El resultado es previsible: menos incapacidades reconocidas, menores porcentajes, indemnizaciones más bajas. No porque los trabajadores se enfermen menos, sino porque el sistema decide mirar menos.

Impacto directo en la Salud Pública

Cuando el sistema de riesgos del trabajo niega o subvalora el daño, no lo hace desaparecer: lo traslada. Lo expulsa hacia el sistema público de salud, que termina absorbiendo tratamientos, rehabilitaciones, cronicidades y discapacidades que deberían ser cubiertas por quienes se benefician del trabajo.

El Decreto 549/2025 no alivia al Estado: lo sobrecarga. No protege la salud: la terceriza hacia hospitales públicos ya colapsados. No ordena el sistema: externaliza costos y socializa pérdidas.

Un retroceso jurídico y sanitario

Este nuevo baremo tensiona, además, principios constitucionales elementales: el principio protectorio, la progresividad de los derechos sociales, la reparación integral del daño y el derecho a la salud como bien social. Se consolida una matriz donde el trabajador lesionado deja de ser sujeto de derechos para convertirse en un número negociable.

No es casual que este tipo de reformas se presenten como inevitables, técnicas o “alineadas con estándares”. Son, en realidad, parte de un proceso más amplio de mercantilización del riesgo y de disciplinamiento del conflicto laboral.

Un 2 de febrero para no naturalizar

El 2 de febrero no debería pasar inadvertido. Será un día trágico no por un hecho puntual, sino por lo que simboliza: la naturalización de que enfermar o lesionarse trabajando valga cada vez menos.

Frente a este escenario, el silencio sería complicidad. Médicos, trabajadores, sindicatos, el poder judicial y la sociedad en su conjunto tienen la responsabilidad de nombrar el retroceso, discutir el modelo y recordar una verdad incómoda pero fundamental: “cuando se abarata el daño, se abarata la vida”.
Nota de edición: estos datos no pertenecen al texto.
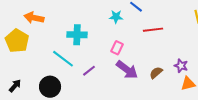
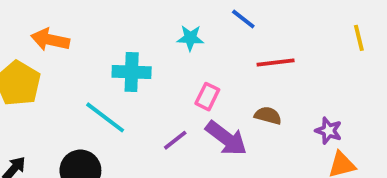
cyan star: (116, 17) -> (190, 38), moved
purple line: (89, 71) -> (175, 140), moved
brown semicircle: (156, 73) -> (268, 116), moved, turned 56

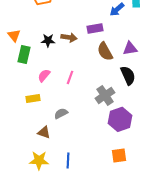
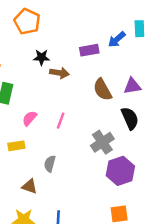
purple rectangle: (95, 28) -> (89, 50), moved
black star: (48, 40) -> (41, 57), moved
gray semicircle: (61, 113) -> (50, 164), turned -48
Porque cuando el Estado decide que el dolor se tabula hacia abajo, que la discapacidad se minimiza y que la enfermedad se calcula como un costo, no está modernizando nada: está renunciando a su función más elemental.

Y si un decreto puede menguar cuánto vale un cuerpo que trabajó, enfermó y se quebró produciendo riqueza, entonces el problema ya no es el baremo, sino el modelo de país que lo tolera.
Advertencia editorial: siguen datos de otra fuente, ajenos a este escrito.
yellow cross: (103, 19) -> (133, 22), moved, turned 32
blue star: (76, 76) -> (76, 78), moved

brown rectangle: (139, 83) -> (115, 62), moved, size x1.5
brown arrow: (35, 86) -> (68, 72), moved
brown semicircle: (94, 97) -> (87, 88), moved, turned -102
Y ningún decreto debería tener ese poder.

Porque no se trata solo de tablas, porcentajes o coeficientes. Se trata de entender que cada número es un cuerpo, cada ajuste es una vida, y cada silencio es una renuncia colectiva. Ha llegado el momento de que el pueblo abandone la comodidad de la “inocencia inducida”, de que deje de creer que estas decisiones son técnicas, inevitables o ajenas. Nada de esto es neutro. Nada de esto es casual.
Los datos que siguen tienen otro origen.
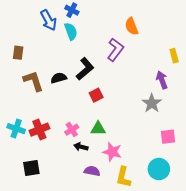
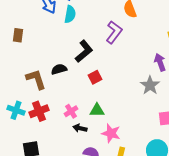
cyan semicircle: (71, 31) -> (70, 14), turned 30
black semicircle: (59, 78) -> (59, 69), moved
brown L-shape: (33, 81) -> (36, 79), moved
Desinocentizarse es abrir los ojos, nombrar el daño y asumir que cuando se acepta que un decreto determine cuánto vale el sufrimiento del trabajador, se está aceptando también un país donde la injusticia se vuelve norma. Y frente a eso, la conciencia ya no es una opción: es una obligación histórica.

Dr. Javier Amherd.

Médico Legista – Especialista en Salud Ocupacional.